Actually, a slight insertion of info is needed here: While they did make many design decisions, most of them came from the DnD books that they drew their inspiration from, Leveling and Stats in particular. I don't think they or anyone else could have easily came up with a numerical system on their own. DnD was clearly an influence and it influenced them to add it in. The system was "logical", more or less, and easily implemented via computing language than say a "word" based system (such as saying one is "strong", "average", or "weak" versus giving a value of "18", "6" (or "9", depending on your interpretation), or "3".)

As for rememberance:

Early on, I tried to get into online gaming, first through the hourly services (CompuServe, GEnie) then through AOL (also hourly at that time). MUDs, MUSHes, and MUCKs and more were a cool part of that.

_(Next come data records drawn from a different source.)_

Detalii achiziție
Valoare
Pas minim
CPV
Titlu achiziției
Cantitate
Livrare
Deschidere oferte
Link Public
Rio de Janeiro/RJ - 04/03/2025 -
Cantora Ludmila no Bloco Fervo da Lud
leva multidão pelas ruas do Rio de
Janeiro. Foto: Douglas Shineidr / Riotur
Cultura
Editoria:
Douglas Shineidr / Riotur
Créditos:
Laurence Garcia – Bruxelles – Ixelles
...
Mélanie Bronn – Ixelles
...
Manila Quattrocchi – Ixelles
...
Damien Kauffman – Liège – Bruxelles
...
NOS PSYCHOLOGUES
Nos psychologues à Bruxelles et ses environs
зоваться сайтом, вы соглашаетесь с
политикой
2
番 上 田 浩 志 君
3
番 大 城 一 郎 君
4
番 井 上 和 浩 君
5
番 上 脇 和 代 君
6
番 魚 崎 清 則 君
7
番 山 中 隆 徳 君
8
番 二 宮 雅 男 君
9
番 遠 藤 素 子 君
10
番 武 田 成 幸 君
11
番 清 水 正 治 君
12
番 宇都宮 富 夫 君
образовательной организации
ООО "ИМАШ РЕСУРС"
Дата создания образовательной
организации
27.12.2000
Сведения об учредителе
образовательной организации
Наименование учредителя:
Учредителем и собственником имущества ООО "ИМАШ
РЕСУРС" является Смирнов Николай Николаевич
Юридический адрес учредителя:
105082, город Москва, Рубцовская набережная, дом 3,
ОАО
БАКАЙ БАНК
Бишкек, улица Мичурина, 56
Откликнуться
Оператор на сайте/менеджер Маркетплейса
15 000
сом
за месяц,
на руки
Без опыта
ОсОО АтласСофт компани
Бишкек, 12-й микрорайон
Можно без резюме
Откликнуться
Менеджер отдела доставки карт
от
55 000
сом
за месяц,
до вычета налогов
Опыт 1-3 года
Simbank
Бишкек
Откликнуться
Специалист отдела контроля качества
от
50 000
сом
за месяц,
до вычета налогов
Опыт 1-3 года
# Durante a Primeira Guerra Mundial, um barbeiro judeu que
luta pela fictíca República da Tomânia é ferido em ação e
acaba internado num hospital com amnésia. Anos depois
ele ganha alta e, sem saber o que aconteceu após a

Heck, even AOL's chat room (Red Dragon Inn, taken from GEnie) gave me the experience to type fast, read chat fast, and use my imagination more ways than any graphic MMO could hope to do so. Heck, I went to FurryMUCK and some variants, a few AnimeMUSH/MUCKses, a Star Wars MUCK or two, 3 X-Men MUXes, DikuMuck, a few fantasy-ones and more. It was right at my fingertips and I kept on exploring and trying these out.

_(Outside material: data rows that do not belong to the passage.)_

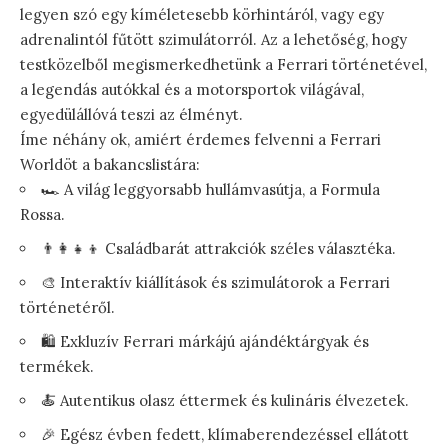
legyen szó egy kíméletesebb körhintáról, vagy egy
adrenalintól fűtött szimulátorról. Az a lehetőség, hogy
testközelből megismerkedhetünk a Ferrari történetével,
a legendás autókkal és a motorsportok világával,
egyedülállóvá teszi az élményt.
Íme néhány ok, amiért érdemes felvenni a Ferrari
Worldöt a bakancslistára:
🏎️ A világ leggyorsabb hullámvasútja, a Formula
Rossa.
👨‍👩‍👧‍👦 Családbarát attrakciók széles választéka.
🎨 Interaktív kiállítások és szimulátorok a Ferrari
történetéről.
🛍️ Exkluzív Ferrari márkájú ajándéktárgyak és
termékek.
🍝 Autentikus olasz éttermek és kulináris élvezetek.
🎉 Egész évben fedett, klímaberendezéssel ellátott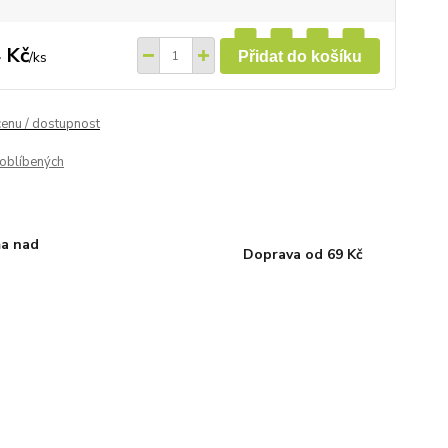
 Kč
/
ks
Přidat do košíku
cenu / dostupnost
oblíbených
a nad
Doprava od 69 Kč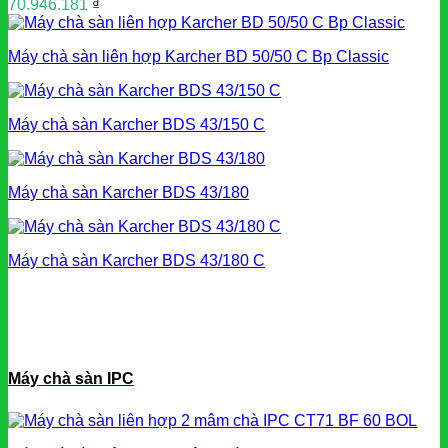
70.946.181
₫
Máy chà sàn liên hợp Karcher BD 50/50 C Bp Classic
Máy chà sàn Karcher BDS 43/150 C
Máy chà sàn Karcher BDS 43/180
Máy chà sàn Karcher BDS 43/180 C
Máy chà sàn IPC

But don't let things fool you: There WAS level-grinding on MUDs and even Gemstone (and grinding items). Typing a command such as "attack sheep" (or whatever that sheep-creature was in Gemstone) or "att sheep" was a chore to do over and over (no macro for this kid!). Sometimes lucked out with "a shp" and at least I could type "n" to "go north". And you had staples like debuffing of stats after death that could be either waited out in some games or you HAD to see a healer in others, item stat loss and all the rest. These are not as new as many think they are. (You'd grumble over them at that time, too! But at least people were more willing to sit in the town square and roleplay while waiting on a heal or buff at that time, definitely seems to be MORE RPers then than now. Maybe the "shiny graphics" has made more people anti-RP nowadays?)